Activity -
The reply should contain every entry exactly as given, with no pictures in it.

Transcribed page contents
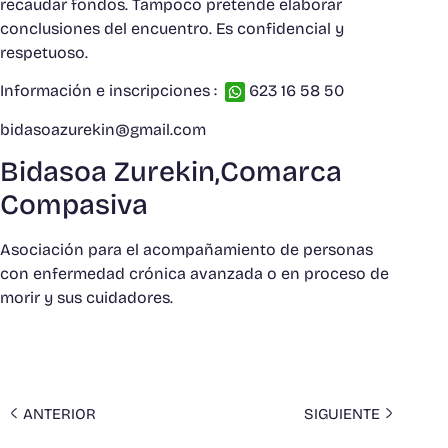
recaudar fondos. Tampoco pretende elaborar
conclusiones del encuentro. Es confidencial y
respetuoso.
Información e inscripciones :
623 16 58 50
bidasoazurekin@gmail.com
Bidasoa Zurekin,Comarca
Compasiva
Asociación para el acompañamiento de personas
con enfermedad crónica avanzada o en proceso de
morir y sus cuidadores.
ANTERIOR
SIGUIENTE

Answer -
recaudar fondos. Tampoco pretende elaborar
conclusiones del encuentro. Es confidencial y
respetuoso.
Información e inscripciones :
623 16 58 50
bidasoazurekin@gmail.com
Bidasoa Zurekin,Comarca
Compasiva
Asociación para el acompañamiento de personas
con enfermedad crónica avanzada o en proceso de
morir y sus cuidadores.
ANTERIOR
SIGUIENTE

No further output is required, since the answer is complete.